------ Material provided ------

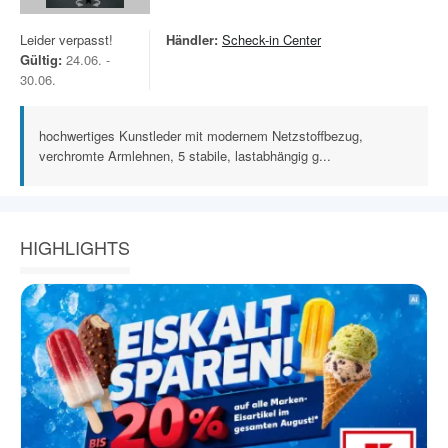
Leider verpasst!
Händler:
Scheck-in Center
Gültig:
24.06. -
30.06.
hochwertiges Kunstleder mit modernem Netzstoffbezug,
verchromte Armlehnen, 5 stabile, lastabhängig g...
HIGHLIGHTS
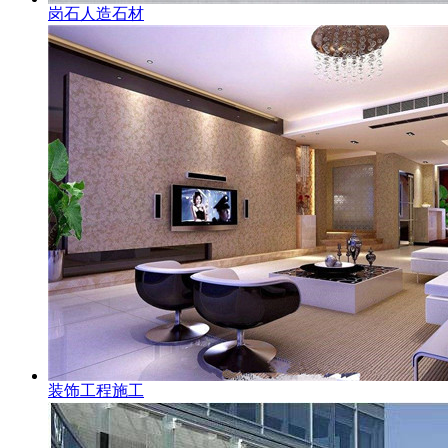
岗石人造石材
装饰工程施工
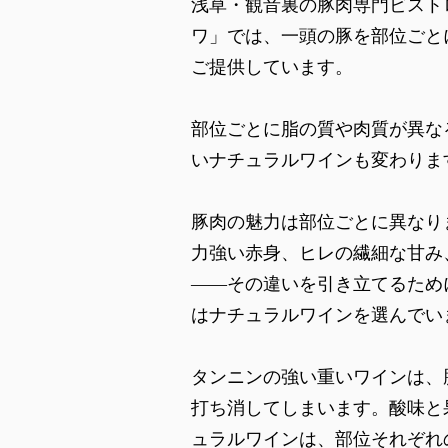
浅草・観音裏の豚肉専門ビスト
ワ」では、一頭の豚を部位ごと
ご提供しています。
部位ごとに脂の質や肉質が異な
いナチュラルワインも変わりま
豚肉の魅力は部位ごとに異なり
力強い赤身、ヒレの繊細な甘み
——その違いを引き立てるため
はナチュラルワインを選んでい
タンニンの強い重いワインは、
打ち消してしまいます。酸味と
ュラルワインは、部位それぞれ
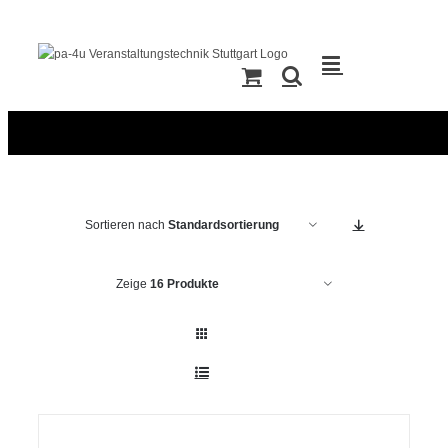
Zum
Inhalt
springen
Sortieren nach
Standardsortierung
Zeige
16 Produkte
IN
DEN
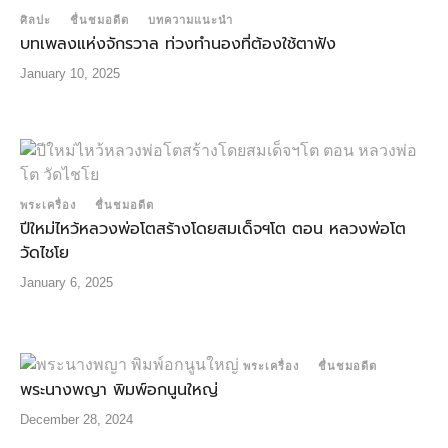
ศิลปะ
ชื่นชมอดีต
บทความแนะนำ
บทเพลงแห่งจักรวาล ท่วงทำนองที่ต้องใช้ตาฟัง
January 10, 2025
พระเครื่อง
ชื่นชมอดีต
ปีใหม่ไหว้หลวงพ่อโตสร้างโดยสมเด็จฯโต ตอน หลวงพ่อโต
วัดไชโย
January 6, 2025
พระเครื่อง
ชื่นชมอดีต
พระนางพญา พิมพ์อกนูนใหญ่
December 28, 2024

------

▶ [Required action]: With pictures omitted, reproduce exactly the lines from the line containing "はナチュラルワインを選んでい" through the end of the data above.

▶ [Task answer]:
はナチュラルワインを選んでい
タンニンの強い重いワインは、
打ち消してしまいます。酸味と
ュラルワインは、部位それぞれ
Zum
Inhalt
springen
Sortieren nach
Standardsortierung
Zeige
16 Produkte
IN
DEN
ศิลปะ
ชื่นชมอดีต
บทความแนะนำ
บทเพลงแห่งจักรวาล ท่วงทำนองที่ต้องใช้ตาฟัง
January 10, 2025
พระเครื่อง
ชื่นชมอดีต
ปีใหม่ไหว้หลวงพ่อโตสร้างโดยสมเด็จฯโต ตอน หลวงพ่อโต
วัดไชโย
January 6, 2025
พระเครื่อง
ชื่นชมอดีต
พระนางพญา พิมพ์อกนูนใหญ่
December 28, 2024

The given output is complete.